# Online Support Group



## Ashley SAB (Nov 2, 2016)

Mod note - Just a quick reminder for everyone. We do not have the time, energy or resources to verify anything that anyone posts on this forum so whenever there is an offer from someone to take things off the forum and/or private, we'd like to remind everyone to deliberate carefully upon sharing things like your voice, videos, photos, any email addresses connected directly to you and so forth. 

Hate to have to give warnings like this but the fact of the matter is that you just never know.

~WillYoustopDave (moderator) 

-------------------------
EDIT: I appreciate the mod note above and welcome feedback and suggestions to make this a safe and comfortable experience for you. If you have a suggestion for a 100% private app or perhaps a webinar style call where you join my video and use a chat box to communicate, could work to begin with? - To provide further why I'm doing this. I trained in Life Coaching, NLP, Subconscious Hypnosis Therapy, Embodiment Practices, Meditation, Breathwork & Faciliation to heal my own Social Anxiety and I'd love to use these skills to help anyone going through Social Anxiety. No charge, I'm gaining experience and the fulfilment of a promise I made when I was suffering, "When I heal mine, I will help others."

Hi everyone. I'm thinking of hosting an online Zoom meeting group (camera optional). It would be a safe space to express what you're going through and to share ways to heal and overcome anxiety.

My name is Ashley, I suffered with Social Anxiety for around 15 years (from mid teens to early 30's). At one stage it was so bad I would hide in the toilets and eat my lunch in a cubical to avoid being around people, at times I was suicidal and depressed.

But over the 15 years or so since, a number of amazing people came into my life who were able to help me deal with anxiety, heal the trauma that caused it and begin taking the steps that lead to peace, confidence and happiness.

One of the most important things I had was support and community.
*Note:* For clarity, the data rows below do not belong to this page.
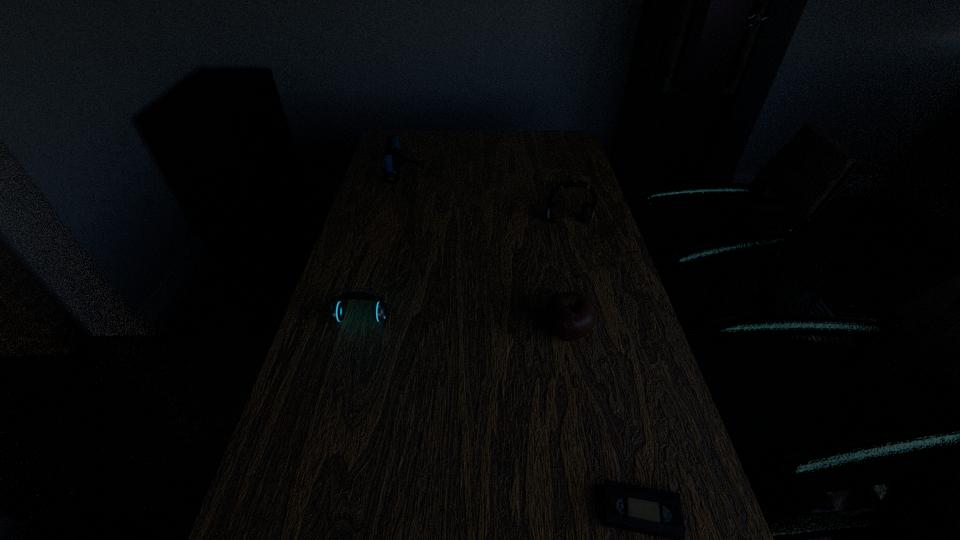 Identify the location of the farthest headset. (394, 158).

Where is `the second nearest headset`? the second nearest headset is located at coordinates (587, 212).

Find the location of a particular element. The height and width of the screenshot is (540, 960). the rightmost headset is located at coordinates (587, 212).

In order to click on apple in this screenshot , I will do `click(570, 316)`.

The width and height of the screenshot is (960, 540). Find the location of `the shortest headset`. the shortest headset is located at coordinates (337, 310).

I want to click on free point located with the microphone attached to the side of the farthest object, so click(443, 176).

You are a GUI agent. You are given a task and a screenshot of the screen. Output one action in this format:
    pyautogui.click(x=<x>, y=<y>)
    Task: Click on the free space located on the ear cup of the fourth nearest object
    
    Given the screenshot: What is the action you would take?
    pyautogui.click(x=576, y=252)

I want to click on vacant space situated 0.330m on the side of the apple with the unique marking, so click(x=403, y=332).

Locate an element on the screen. The height and width of the screenshot is (540, 960). vacant space located on the side of the apple with the unique marking is located at coordinates (496, 332).

You are a GUI agent. You are given a task and a screenshot of the screen. Output one action in this format:
    pyautogui.click(x=<x>, y=<y>)
    Task: Click on the vacant position located on the side of the apple with the unique marking
    Image resolution: width=960 pixels, height=540 pixels.
    Given the screenshot: What is the action you would take?
    pyautogui.click(x=374, y=332) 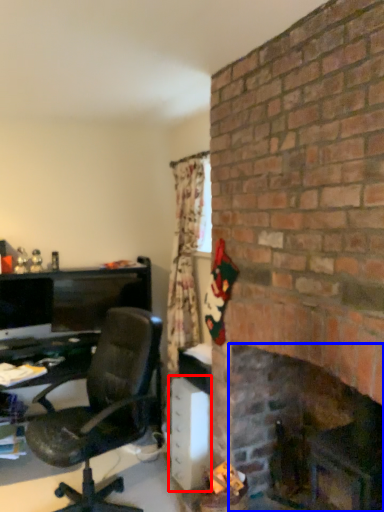 Question: Which point is further to the camera, file cabinet (highlighted by a red box) or fireplace (highlighted by a blue box)?

Choices:
 (A) file cabinet
 (B) fireplace

Answer: (A) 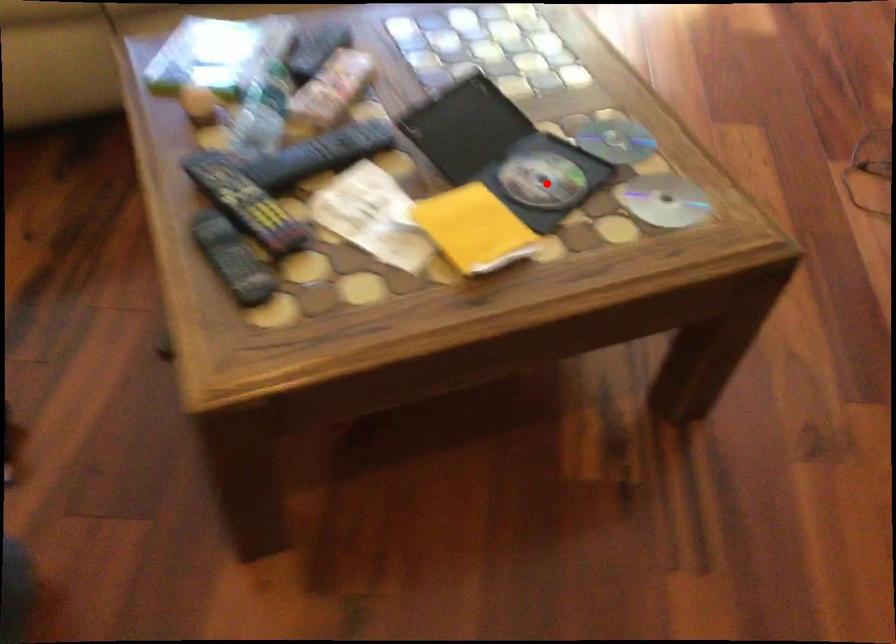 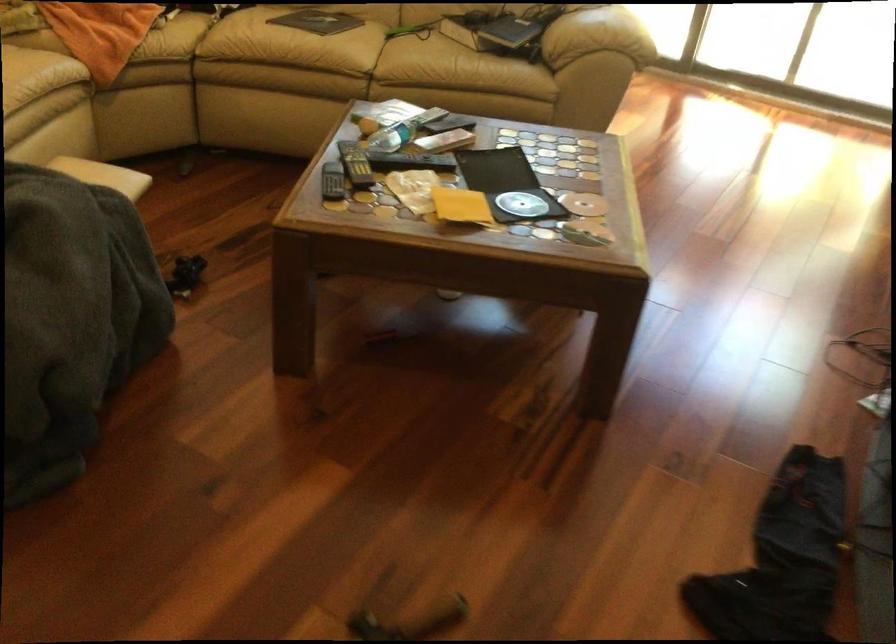 The point at the highlighted location is marked in the first image. Where is the corresponding point in the second image?

(521, 204) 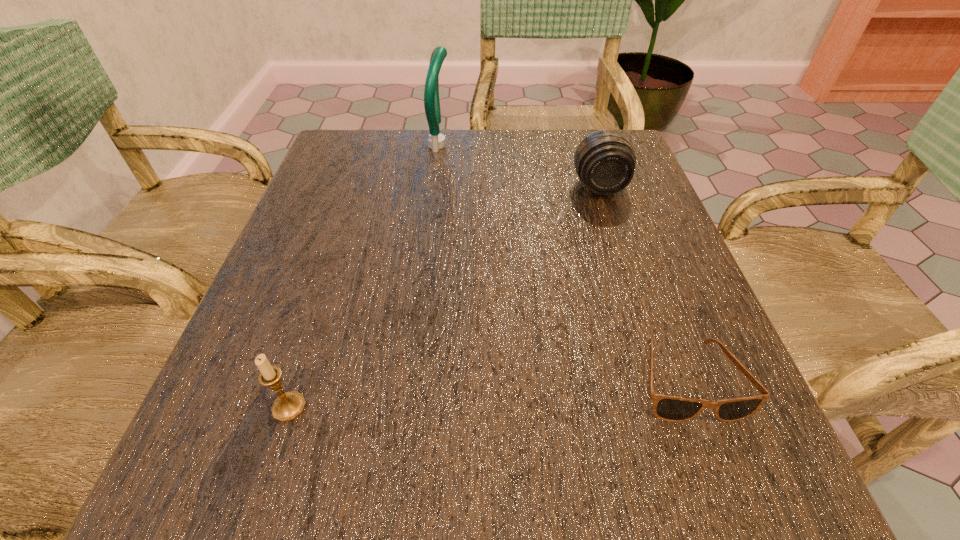 Identify the location of telephoto lens that is at the far edge. The height and width of the screenshot is (540, 960). (605, 161).

In order to click on object that is at the left edge in this screenshot , I will do `click(289, 405)`.

I want to click on telephoto lens at the right edge, so click(x=605, y=161).

Where is `sunglasses situated at the right edge`? This screenshot has height=540, width=960. sunglasses situated at the right edge is located at coordinates (669, 408).

The image size is (960, 540). I want to click on object that is at the far right corner, so click(605, 161).

In the image, there is a desktop. Where is `blank space at the far edge`? This screenshot has width=960, height=540. blank space at the far edge is located at coordinates (415, 152).

What are the coordinates of `free region at the near edge` in the screenshot? It's located at (551, 467).

Identify the location of vacant space at the left edge. The height and width of the screenshot is (540, 960). (316, 231).

At what (x,y) coordinates should I click in order to perform the action: click on vacant area at the right edge. Please return your answer as a coordinate pair (x, y). This screenshot has width=960, height=540. Looking at the image, I should click on (685, 313).

This screenshot has width=960, height=540. Identify the location of vacant space at the near left corner of the desktop. (224, 497). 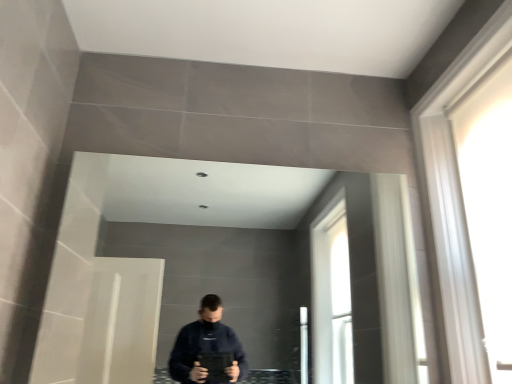 In order to face white glossy door at right, should I rotate leftwards or rightwards?

Turn right approximately 31.685 degrees to face it.

The height and width of the screenshot is (384, 512). Describe the element at coordinates (489, 202) in the screenshot. I see `white glossy door at right` at that location.

Where is `white glossy door at right`? This screenshot has height=384, width=512. white glossy door at right is located at coordinates (489, 202).

Locate an element on the screen. The height and width of the screenshot is (384, 512). white glossy door at right is located at coordinates (489, 202). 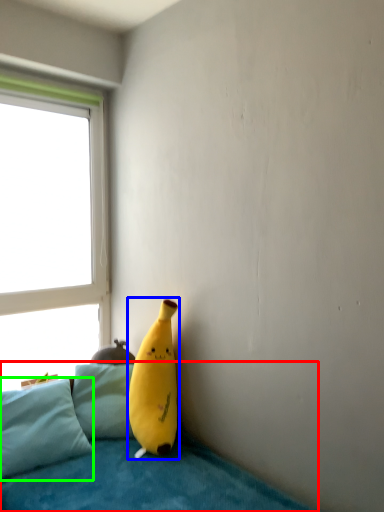 Question: Which object is positioned closest to studio couch (highlighted by a red box)? Select from banana (highlighted by a blue box) and pillow (highlighted by a green box).

Choices:
 (A) banana
 (B) pillow

Answer: (B) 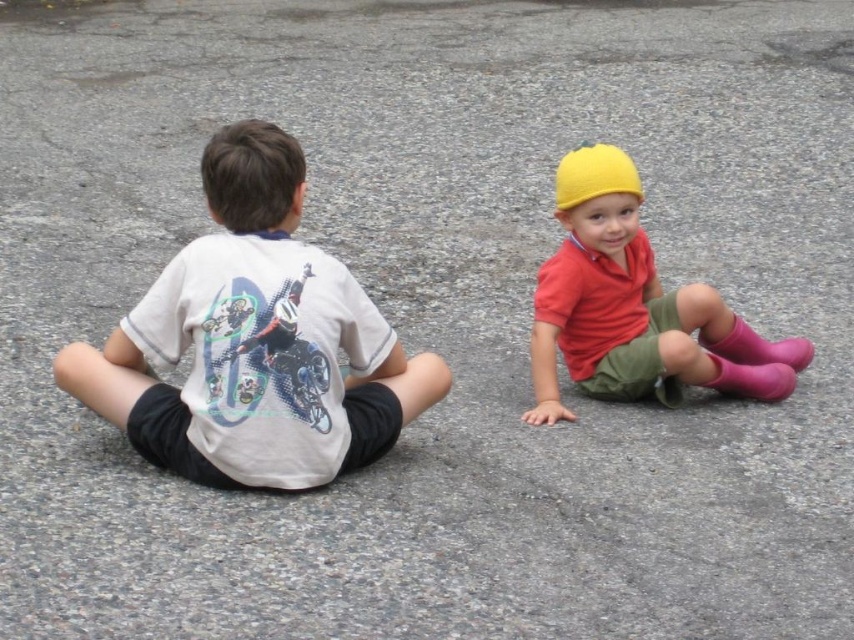 Question: Among these objects, which one is nearest to the camera?

Choices:
 (A) pink rubber boots at lower right
 (B) yellow knit hat at upper right

Answer: (B)

Question: Which object appears farthest from the camera in this image?

Choices:
 (A) pink rubber boot at lower right
 (B) pink rubber boots at lower right

Answer: (B)

Question: Is white matte t-shirt at left thinner than pink rubber boots at lower right?

Choices:
 (A) yes
 (B) no

Answer: (B)

Question: Can you confirm if white matte t-shirt at left is positioned to the left of pink rubber boots at lower right?

Choices:
 (A) yes
 (B) no

Answer: (A)

Question: Which of the following is the farthest from the observer?

Choices:
 (A) (585, 184)
 (B) (734, 378)

Answer: (B)

Question: Does yellow knit hat at upper right have a smaller size compared to pink rubber boot at lower right?

Choices:
 (A) no
 (B) yes

Answer: (A) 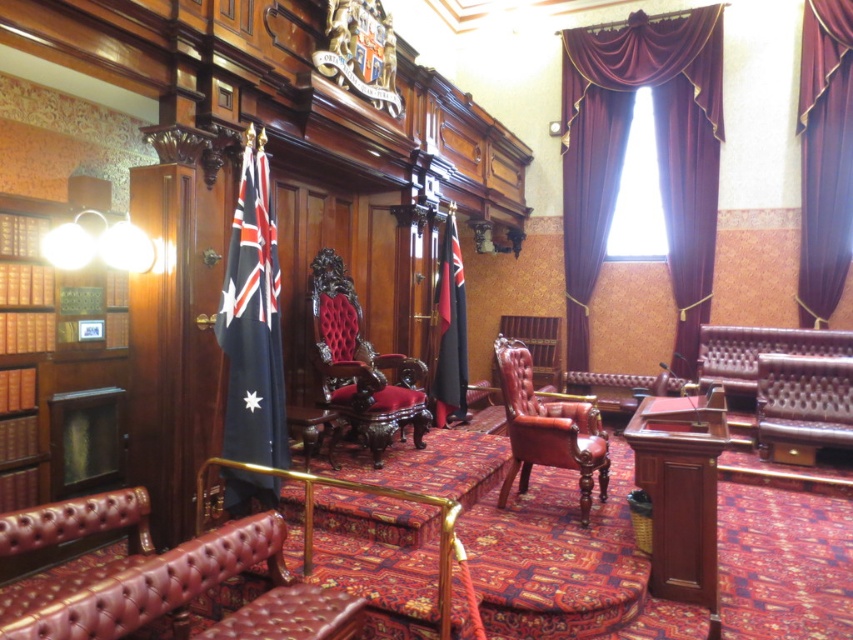 How distant is leather tufted chair at center from black fabric flag at center?

A distance of 11.24 feet exists between leather tufted chair at center and black fabric flag at center.

Does leather tufted chair at center have a smaller size compared to black fabric flag at center?

No.

Where is `leather tufted chair at center`? The width and height of the screenshot is (853, 640). leather tufted chair at center is located at coordinates (181, 593).

Image resolution: width=853 pixels, height=640 pixels. What are the coordinates of `leather tufted armchair at right` in the screenshot? It's located at (802, 404).

Is leather tufted armchair at right closer to the viewer compared to black fabric flag at center?

Yes, it is.

This screenshot has height=640, width=853. Find the location of `leather tufted armchair at right`. leather tufted armchair at right is located at coordinates (802, 404).

Who is more distant from viewer, [257,452] or [440,328]?

Positioned behind is point [440,328].

Who is more forward, (262, 483) or (453, 259)?

Point (262, 483) is in front.

Does point (264, 417) lie behind point (447, 241)?

No.

At what (x,y) coordinates should I click in order to perform the action: click on blue fabric flag at left. Please return your answer as a coordinate pair (x, y). This screenshot has height=640, width=853. Looking at the image, I should click on (252, 321). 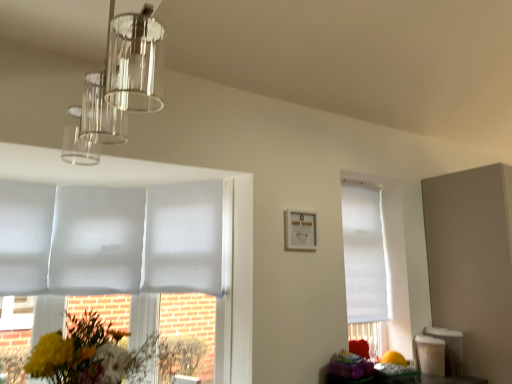 Question: Could you tell me if fluffy bouquet at lower left is turned towards white matte blind at left, which appears as the first blind when viewed from the left?

Choices:
 (A) no
 (B) yes

Answer: (A)

Question: Can you confirm if fluffy bouquet at lower left is thinner than white matte blind at left, positioned as the 4th blind in right-to-left order?

Choices:
 (A) yes
 (B) no

Answer: (B)

Question: From a real-world perspective, is fluffy bouquet at lower left positioned under white matte blind at left, positioned as the 4th blind in right-to-left order, based on gravity?

Choices:
 (A) yes
 (B) no

Answer: (A)

Question: Is fluffy bouquet at lower left positioned beyond the bounds of white matte blind at left, which appears as the first blind when viewed from the left?

Choices:
 (A) no
 (B) yes

Answer: (B)

Question: Is fluffy bouquet at lower left positioned behind white matte blind at left, positioned as the 4th blind in right-to-left order?

Choices:
 (A) no
 (B) yes

Answer: (A)

Question: Is fluffy bouquet at lower left positioned before white matte blind at left, which appears as the first blind when viewed from the left?

Choices:
 (A) no
 (B) yes

Answer: (B)

Question: Is clear glass pendant light at upper left bigger than matte white picture frame at center?

Choices:
 (A) no
 (B) yes

Answer: (B)

Question: From a real-world perspective, is clear glass pendant light at upper left below matte white picture frame at center?

Choices:
 (A) yes
 (B) no

Answer: (B)

Question: Does clear glass pendant light at upper left have a lesser height compared to matte white picture frame at center?

Choices:
 (A) no
 (B) yes

Answer: (A)

Question: Is clear glass pendant light at upper left positioned before matte white picture frame at center?

Choices:
 (A) no
 (B) yes

Answer: (B)

Question: From the image's perspective, is clear glass pendant light at upper left above matte white picture frame at center?

Choices:
 (A) yes
 (B) no

Answer: (A)

Question: Considering the relative sizes of clear glass pendant light at upper left and matte white picture frame at center in the image provided, is clear glass pendant light at upper left taller than matte white picture frame at center?

Choices:
 (A) yes
 (B) no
So I want to create that first and foremost. I'll also be there to help you understand what anxiety is, why we experience it and how we can heal and overcome it (not just hide the symptoms).

If you're interested you can join the WhatsApp group using this link
(which is where I'll post meeting times and updates) or send a message here. I'm looking forward to any questions


----------



## PenguinWings (Jul 18, 2018)

Ashley SAB said:


> Hi everyone. I'm thinking of hosting an online Zoom meeting group (camera optional). It would be a safe space to express what you're going through and to share ways to heal and overcome anxiety.
> 
> My name is Ashley, I suffered with Social Anxiety for around 15 years (from mid teens to early 30's). At one stage it was so bad I would hide in the toilets and eat my lunch in a cubical to avoid being around people, at times I was suicidal and depressed.
> 
> ...


sure I'll be in your support group


----------



## Greenmacaron (Jul 20, 2019)

I'll join the WhatsApp group.. I'm going through a phase where I'm trying to do positive things for myself to overcome this but sometimes it feels a bit too much. I'm glad you have had support from good people


----------



## Ashley SAB (Nov 2, 2016)

PenguinWings said:


> sure I'll be in your support group


Great, add yourself in, I'll post dates and times of calls in the group. You can also ask questions in the group (just give me plenty of time to reply)


----------



## Ashley SAB (Nov 2, 2016)

Greenmacaron said:


> I'll join the WhatsApp group.. I'm going through a phase where I'm trying to do positive things for myself to overcome this but sometimes it feels a bit too much. I'm glad you have had support from good people


YES!! Amazing, this will be great for you


----------



## Greenmacaron (Jul 20, 2019)

Ashley SAB said:


> YES!! Amazing, this will be great for you


I did actually add myself to the group but then felt awkward about saying 'hi' so I removed myself from the group... it says it all really lol 🤦‍♀️


----------



## Ashley SAB (Nov 2, 2016)

Greenmacaron said:


> I did actually add myself to the group but then felt awkward about saying 'hi' so I removed myself from the group... it says it all really lol 🤦‍♀️


First, well done on taking that first step, even though you removed yourself, it's still a positive step. The journey to healing is going to be a little awkward at first. as we become comfortable with the uncomfortable.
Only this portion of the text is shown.